> [Task to carry out] From the data below, repeat everything exactly except the images.

> [Recorded data]
-=-=-=-=-
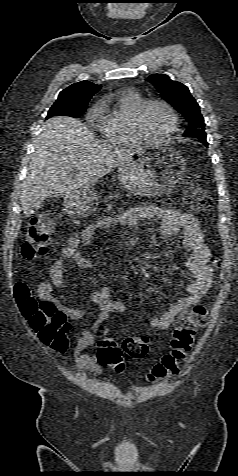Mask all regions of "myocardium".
<instances>
[{"label": "myocardium", "mask_w": 238, "mask_h": 476, "mask_svg": "<svg viewBox=\"0 0 238 476\" xmlns=\"http://www.w3.org/2000/svg\"><path fill=\"white\" fill-rule=\"evenodd\" d=\"M153 104L162 105L169 113L171 117V126L168 132L161 136V137H153L149 135L146 131L144 124H143V117L147 110V108ZM179 126V118L178 115L173 108V106L167 102L166 100L160 98H150L144 100L137 108L135 115H134V129L137 135L141 138L142 141L148 143H162L169 140L177 131Z\"/></svg>", "instance_id": "obj_1"}]
</instances>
-=-=-=-=-
> [Solved problem]
Mask all regions of "myocardium".
<instances>
[{"label": "myocardium", "mask_w": 238, "mask_h": 476, "mask_svg": "<svg viewBox=\"0 0 238 476\" xmlns=\"http://www.w3.org/2000/svg\"><path fill=\"white\" fill-rule=\"evenodd\" d=\"M153 104L162 105L169 113L171 117V126L168 132L161 136V137H153L149 135L146 131L144 124H143V117L147 110V108ZM179 126V118L178 115L173 108V106L167 102L166 100L160 98H150L144 100L137 108L135 115H134V129L137 135L141 138L142 141L148 143H162L169 140L177 131Z\"/></svg>", "instance_id": "obj_1"}]
</instances>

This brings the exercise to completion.